ACTIVITY: A word-for-word copy of the whole listing is the required answer.
BEGIN RECORDS SUPPLIED
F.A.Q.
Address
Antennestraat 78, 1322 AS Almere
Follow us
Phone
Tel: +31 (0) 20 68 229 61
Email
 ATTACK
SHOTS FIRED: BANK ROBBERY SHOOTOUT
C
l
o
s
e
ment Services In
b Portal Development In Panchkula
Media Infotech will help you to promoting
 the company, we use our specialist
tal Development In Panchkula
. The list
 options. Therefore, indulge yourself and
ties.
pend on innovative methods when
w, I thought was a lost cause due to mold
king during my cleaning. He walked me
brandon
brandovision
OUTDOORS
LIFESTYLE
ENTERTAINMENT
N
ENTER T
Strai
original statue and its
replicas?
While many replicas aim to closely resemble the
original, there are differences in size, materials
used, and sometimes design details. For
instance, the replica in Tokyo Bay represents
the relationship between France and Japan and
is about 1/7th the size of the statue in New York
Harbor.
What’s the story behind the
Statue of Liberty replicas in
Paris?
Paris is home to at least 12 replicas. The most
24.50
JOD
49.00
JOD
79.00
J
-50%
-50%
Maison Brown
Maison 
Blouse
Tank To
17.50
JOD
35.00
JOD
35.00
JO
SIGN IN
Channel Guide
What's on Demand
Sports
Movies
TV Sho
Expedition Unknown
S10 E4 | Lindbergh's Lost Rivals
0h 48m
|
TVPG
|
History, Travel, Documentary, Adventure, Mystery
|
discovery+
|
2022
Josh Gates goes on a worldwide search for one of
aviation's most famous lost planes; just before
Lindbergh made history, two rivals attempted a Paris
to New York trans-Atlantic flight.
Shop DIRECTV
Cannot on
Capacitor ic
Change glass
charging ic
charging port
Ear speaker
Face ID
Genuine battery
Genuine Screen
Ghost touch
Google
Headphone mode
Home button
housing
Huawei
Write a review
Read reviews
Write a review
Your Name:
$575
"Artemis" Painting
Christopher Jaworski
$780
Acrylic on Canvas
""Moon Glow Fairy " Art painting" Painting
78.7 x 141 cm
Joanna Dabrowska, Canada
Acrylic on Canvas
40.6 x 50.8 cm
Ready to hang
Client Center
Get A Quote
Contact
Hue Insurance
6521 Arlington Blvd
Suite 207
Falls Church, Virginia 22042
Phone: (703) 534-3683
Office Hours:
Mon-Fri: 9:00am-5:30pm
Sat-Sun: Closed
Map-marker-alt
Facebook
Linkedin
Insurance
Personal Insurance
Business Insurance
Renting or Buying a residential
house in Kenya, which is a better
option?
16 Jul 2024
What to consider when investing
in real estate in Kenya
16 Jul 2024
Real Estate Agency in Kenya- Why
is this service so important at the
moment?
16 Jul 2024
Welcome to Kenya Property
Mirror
END RECORDS SUPPLIED
SOLUTION:
F.A.Q.
Address
Antennestraat 78, 1322 AS Almere
Follow us
Phone
Tel: +31 (0) 20 68 229 61
Email
 ATTACK
SHOTS FIRED: BANK ROBBERY SHOOTOUT
C
l
o
s
e
ment Services In
b Portal Development In Panchkula
Media Infotech will help you to promoting
 the company, we use our specialist
tal Development In Panchkula
. The list
 options. Therefore, indulge yourself and
ties.
pend on innovative methods when
w, I thought was a lost cause due to mold
king during my cleaning. He walked me
brandon
brandovision
OUTDOORS
LIFESTYLE
ENTERTAINMENT
N
ENTER T
Strai
original statue and its
replicas?
While many replicas aim to closely resemble the
original, there are differences in size, materials
used, and sometimes design details. For
instance, the replica in Tokyo Bay represents
the relationship between France and Japan and
is about 1/7th the size of the statue in New York
Harbor.
What’s the story behind the
Statue of Liberty replicas in
Paris?
Paris is home to at least 12 replicas. The most
24.50
JOD
49.00
JOD
79.00
J
-50%
-50%
Maison Brown
Maison 
Blouse
Tank To
17.50
JOD
35.00
JOD
35.00
JO
SIGN IN
Channel Guide
What's on Demand
Sports
Movies
TV Sho
Expedition Unknown
S10 E4 | Lindbergh's Lost Rivals
0h 48m
|
TVPG
|
History, Travel, Documentary, Adventure, Mystery
|
discovery+
|
2022
Josh Gates goes on a worldwide search for one of
aviation's most famous lost planes; just before
Lindbergh made history, two rivals attempted a Paris
to New York trans-Atlantic flight.
Shop DIRECTV
Cannot on
Capacitor ic
Change glass
charging ic
charging port
Ear speaker
Face ID
Genuine battery
Genuine Screen
Ghost touch
Google
Headphone mode
Home button
housing
Huawei
Write a review
Read reviews
Write a review
Your Name:
$575
"Artemis" Painting
Christopher Jaworski
$780
Acrylic on Canvas
""Moon Glow Fairy " Art painting" Painting
78.7 x 141 cm
Joanna Dabrowska, Canada
Acrylic on Canvas
40.6 x 50.8 cm
Ready to hang
Client Center
Get A Quote
Contact
Hue Insurance
6521 Arlington Blvd
Suite 207
Falls Church, Virginia 22042
Phone: (703) 534-3683
Office Hours:
Mon-Fri: 9:00am-5:30pm
Sat-Sun: Closed
Map-marker-alt
Facebook
Linkedin
Insurance
Personal Insurance
Business Insurance
Renting or Buying a residential
house in Kenya, which is a better
option?
16 Jul 2024
What to consider when investing
in real estate in Kenya
16 Jul 2024
Real Estate Agency in Kenya- Why
is this service so important at the
moment?
16 Jul 2024
Welcome to Kenya Property
Mirror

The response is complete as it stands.